Publié par : Marie-C | 8 juin 2010

J’aimais bien trop ce blogue

Il y a quelques mois déjà que je blogue sous le nom de l’assistante, alors que mon travail actuellement est justement d’assister à la mise en scène du nouveau one man show de Martin Petit.

Je m’ennuie par contre de vous, chers lecteurs privilégiés au nombre incertain.

Alors… peut-être bien que cette semaine, je vous raconterai comment une audition pour une pub se sera déroulée!

Publié par : Marie-C | 21 avril 2010

Ouf

Ça commence à être ardu, tenir deux blogues en même temps.

Je mets celui-ci sur pause, le temps de mon travail comme assistante à la mise en scène de Martin Petit.

Car vous pouvez me lire ici: http://lassistante.blogspot.com

Publié par : Marie-C | 8 avril 2010

Un nouveau monde!

Mon expérience d’assistante à la mise en scène pour le 3e one man show de Martin Petit, en blogue

Par ici… http://lassistante.blogspot.com

Publié par : Marie-C | 31 mars 2010

Bon…

Je viens de lire un article sur le blogue de 10putes.com

Je me trouve dans la même situation et je vous avoue qu’en ce moment, j’attends après le temps et ça ne remplit pas les poches.

Ne pas travailler pour se consacrer à ses projets personnels (artistiques!) donc ne pas faire d’argent, donc rusher à ce niveau-là, donc être angoissé, donc mal dormir, donc ne pas être en forme pour créer donc…

Vous comprenez. Ou pas. Qui sait.

Publié par : Marie-C | 24 février 2010

Écrire le matin

Après tout ce temps, je viens de réaliser que je ne suis non pas productive le soir mais bien le matin!

Moi qui voulais réussir à créer, un scotch à la main, face à un feu de foyer.

Mais non. J’écris maintenant en boxers carottés que j’ai volé à mon chum, les yeux un peu collés et avec l’haleine dont vous vous doutez.

Publié par : Marie-C | 10 février 2010

La folle en char

Un one way, quand tu vois qu’il y a deux stop, c’est qu’il y a deux voies.
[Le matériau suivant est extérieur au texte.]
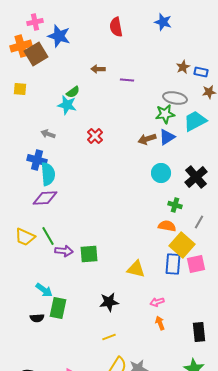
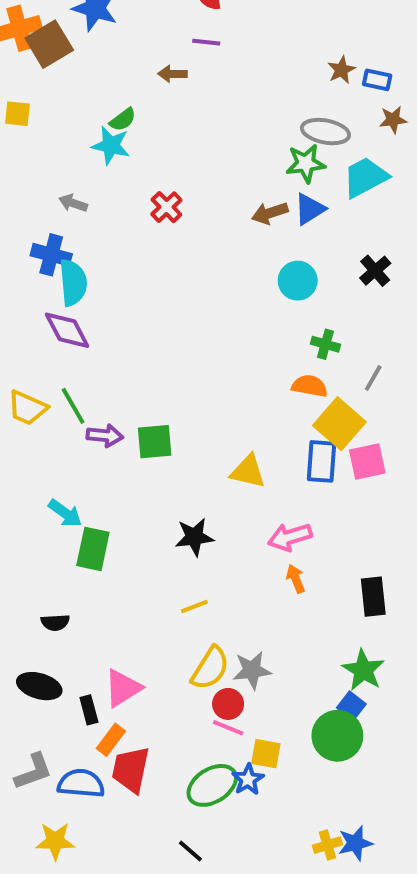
purple line: (127, 80) -> (206, 42), moved
black cross: (196, 177) -> (375, 271), moved, size x0.7
purple diamond: (45, 198) -> (67, 330), turned 65
pink arrow: (157, 302) -> (290, 537), size x1.5
black semicircle: (37, 318) -> (55, 622), moved

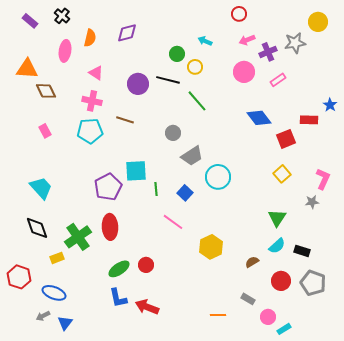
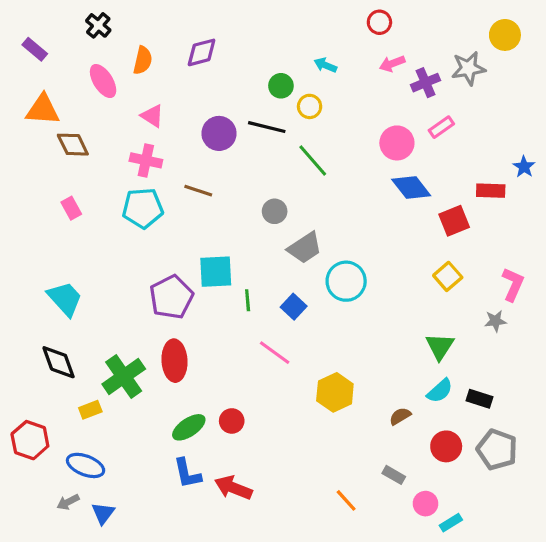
purple rectangle: (30, 21) -> (35, 49), moved
pink ellipse: (65, 51) -> (103, 81), turned -40
pink circle: (244, 72) -> (397, 143), moved
orange line: (218, 315) -> (346, 500), turned 49

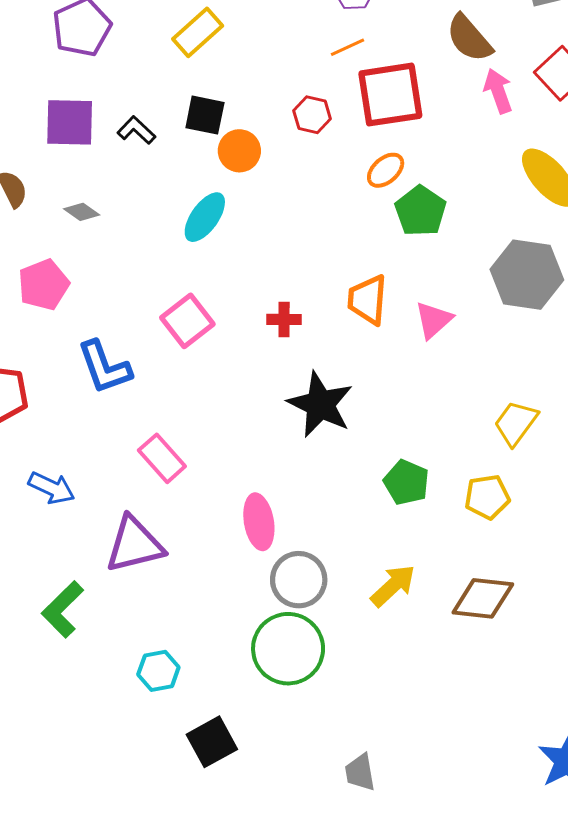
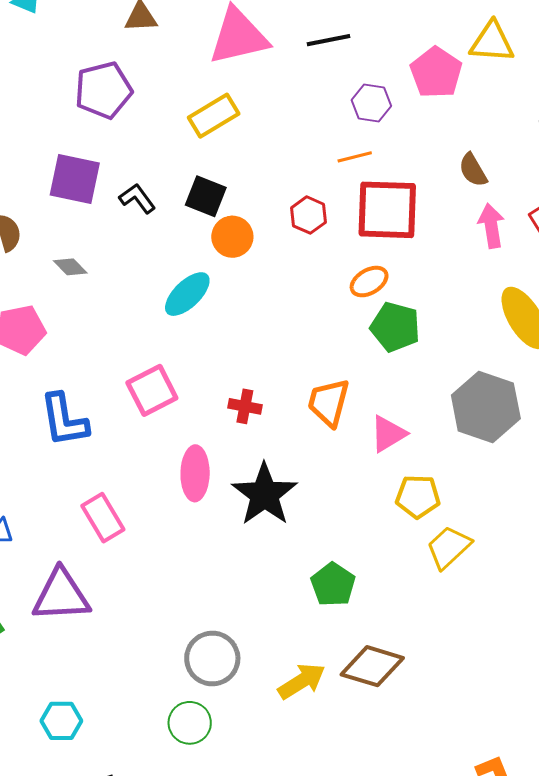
brown semicircle: (469, 38) -> (473, 170), size x0.7
green pentagon: (421, 211) -> (395, 327), turned -30
yellow pentagon: (487, 497) -> (418, 496), moved
pink ellipse: (259, 522) -> (195, 473), moved
brown diamond: (483, 598) -> (372, 666), moved
green circle: (288, 649) -> (190, 723), size x0.6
Quand il y a deux voies, soit tu te tiens à gauche, soit tu te tiens à droite. PAS AU FUCKING MILIEU!!! Et surtout, surtout. Si je me place à gauche à l’intersection, et que je mets mon clignotants à gauche, c’est peut-être parce que je considère fortement la possibilité de tourner à gauche dans un proche avenir, genre quand la lumière ne sera plus rouge? Hein? Ça se peut tu ça? Ça fait tu un peu de sens pour toi?

Se crisser à droite (alors que je flashe à gauche) et s’avancer lentement pour finalement tourner aussi à gauche, DEVANT MOI, ça, ça ne se peut pas! Ça ne se fait pas! Ça mérite que je crie dans mon char, à tue-tête: FUCKING BITCH SALE!
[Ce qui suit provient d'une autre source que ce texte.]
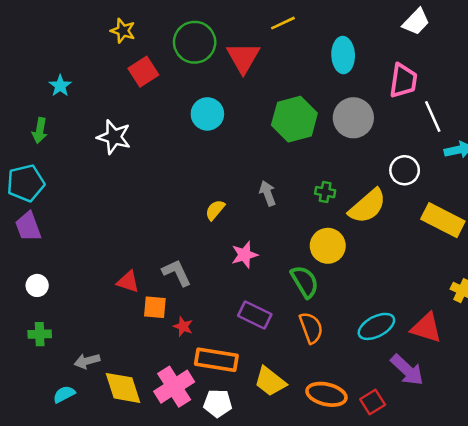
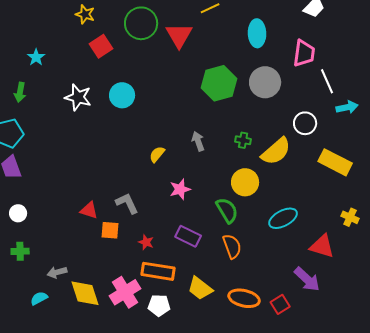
cyan circle: (207, 114) -> (122, 95), moved
red star: (183, 326) -> (146, 242), moved
cyan ellipse: (376, 326) -> (283, 218), moved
(je sais, j’abuse des fucking dans mes textes depuis quelques temps… mais puisque Ed Hardcore a tiré la plug de l’écriture, c’est moi qui a volé son fucking!)

(en passant, ce texte ne se veut pas un hommage à Ed parce que  je mentionne son nom. C’est un de mes (anciens?) collègues des Auteurs du dimanche (et bien plus, encore) et ma légère tendance à employer le mot fucking m’a simplement fait penser à lui ce matin… c’est un clin d’oeil, voilà tout.)

Publié par : Marie-C | 9 février 2010

J’suis vieille.

J’ai réalisé il y a environ trente minutes que je suis définitivement une vieille personne.

Je marchais dans la rue avec mon chien, je chillais en bon français. (ouais bien… je ramassais aussi un tas de merde que mon chien venait de laisser tomber de son derrière et à ce moment là on peut pas vraiment dire que je chillais mais bon, ça c’est durant un faible pourcentage de la marche). Tout portait à croire que je suis bel et bien une personne bien normale.

Ma démarche n’est pas originale, mon manteau d’hiver assez banal, mes cheveux ni trop mis en pli, ni gras.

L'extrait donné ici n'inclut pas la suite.